__TASK STATEMENT__
Search the data for the word "Actualités" and copy out every line that has it.

****

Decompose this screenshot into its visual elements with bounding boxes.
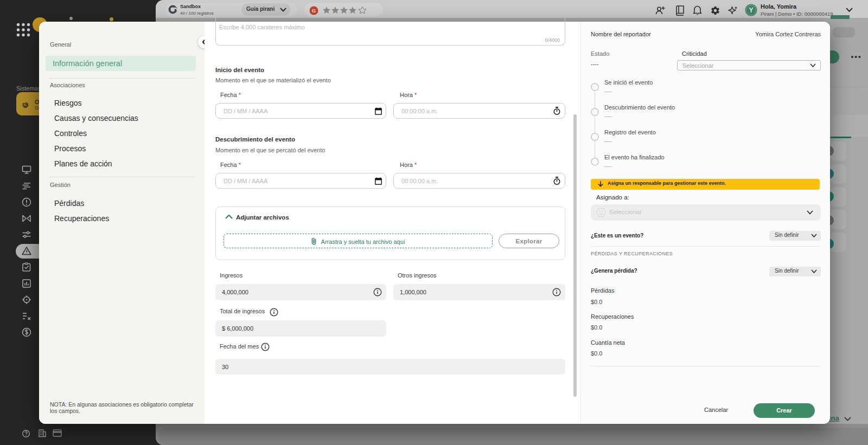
svg-text:Y: Y <box>749 7 753 14</box>
svg-text:G: G <box>312 8 316 14</box>
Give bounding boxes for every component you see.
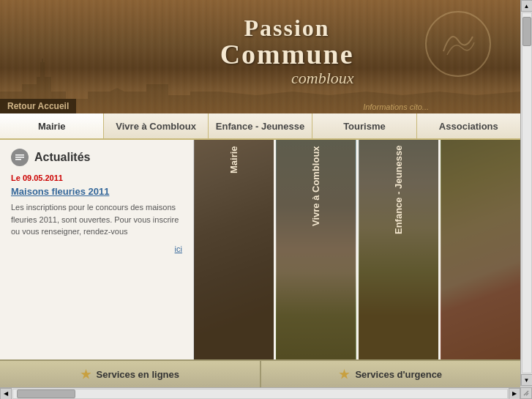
svg-rect-0: [15, 154, 24, 156]
services-urgence-label: Services d'urgence: [355, 369, 442, 380]
services-en-lignes-label: Services en lignes: [97, 369, 179, 380]
actualites-date: Le 09.05.2011: [11, 174, 182, 182]
title-commune: Commune: [220, 38, 354, 70]
scroll-track[interactable]: [522, 12, 532, 373]
right-panel: Mairie Vivre à Combloux Enfance - Jeunes…: [194, 140, 520, 359]
scrollbar-bottom[interactable]: ◀ ▶: [0, 387, 520, 399]
actualites-header: Actualités: [11, 149, 182, 166]
scroll-up-btn[interactable]: ▲: [521, 0, 533, 12]
nav-item-vivre[interactable]: Vivre à Combloux: [104, 113, 208, 138]
services-urgence-icon: ★: [339, 368, 349, 381]
svg-rect-1: [15, 157, 24, 158]
scroll-left-btn[interactable]: ◀: [0, 388, 12, 400]
hscroll-track[interactable]: [12, 389, 508, 399]
scroll-right-btn[interactable]: ▶: [509, 388, 520, 400]
img-label-mairie: Mairie: [194, 140, 274, 359]
circle-logo: [425, 11, 491, 77]
image-col-vivre[interactable]: Vivre à Combloux: [276, 140, 358, 359]
main-wrapper: Passion Commune combloux Retour Accueil …: [0, 0, 520, 387]
image-col-enfance[interactable]: Enfance - Jeunesse: [359, 140, 441, 359]
image-col-mairie[interactable]: Mairie: [194, 140, 276, 359]
scrollbar-right[interactable]: ▲ ▼: [520, 0, 532, 386]
nav-bar: Mairie Vivre à Combloux Enfance - Jeunes…: [0, 113, 520, 140]
nav-item-mairie[interactable]: Mairie: [0, 113, 104, 138]
left-panel: Actualités Le 09.05.2011 Maisons fleurie…: [0, 140, 194, 359]
content-area: Actualités Le 09.05.2011 Maisons fleurie…: [0, 140, 520, 359]
corner-icon: [522, 389, 530, 397]
nav-item-enfance[interactable]: Enfance - Jeunesse: [209, 113, 312, 138]
scroll-thumb[interactable]: [522, 17, 531, 46]
actualites-title: Actualités: [34, 151, 90, 164]
header-info: Informations cito...: [359, 100, 432, 113]
actualites-icon: [11, 149, 29, 166]
bottom-bar: ★ Services en lignes ★ Services d'urgenc…: [0, 359, 520, 387]
title-combloux: combloux: [220, 69, 354, 88]
img-label-vivre: Vivre à Combloux: [276, 140, 356, 359]
hscroll-thumb[interactable]: [17, 389, 75, 398]
actualites-article-link[interactable]: Maisons fleuries 2011: [11, 186, 182, 197]
actualites-ici: ici: [11, 242, 182, 255]
scroll-down-btn[interactable]: ▼: [521, 374, 533, 386]
image-col-extra[interactable]: [441, 140, 520, 359]
header-title: Passion Commune combloux: [220, 15, 354, 88]
nav-item-associations[interactable]: Associations: [417, 113, 520, 138]
actualites-article-text: Les inscriptions pour le concours des ma…: [11, 201, 182, 238]
retour-accueil[interactable]: Retour Accueil: [0, 99, 76, 113]
img-label-extra: [441, 140, 520, 359]
scrollbar-corner: [520, 387, 532, 399]
img-label-enfance: Enfance - Jeunesse: [359, 140, 438, 359]
logo-svg: [436, 22, 480, 66]
services-urgence-btn[interactable]: ★ Services d'urgence: [261, 361, 521, 387]
news-icon: [14, 152, 26, 163]
services-en-lignes-btn[interactable]: ★ Services en lignes: [0, 361, 261, 387]
header-banner: Passion Commune combloux Retour Accueil …: [0, 0, 520, 113]
nav-item-tourisme[interactable]: Tourisme: [312, 113, 416, 138]
svg-rect-2: [15, 159, 21, 160]
services-en-lignes-icon: ★: [80, 368, 91, 381]
ici-link[interactable]: ici: [175, 245, 182, 253]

****

__ANSWER TO THIS TASK__
actualites-header: Actualités: [11, 149, 182, 166]
left-panel: Actualités Le 09.05.2011 Maisons fleurie…: [0, 140, 194, 359]
content-area: Actualités Le 09.05.2011 Maisons fleurie…: [0, 140, 520, 359]
actualites-title: Actualités: [34, 151, 90, 164]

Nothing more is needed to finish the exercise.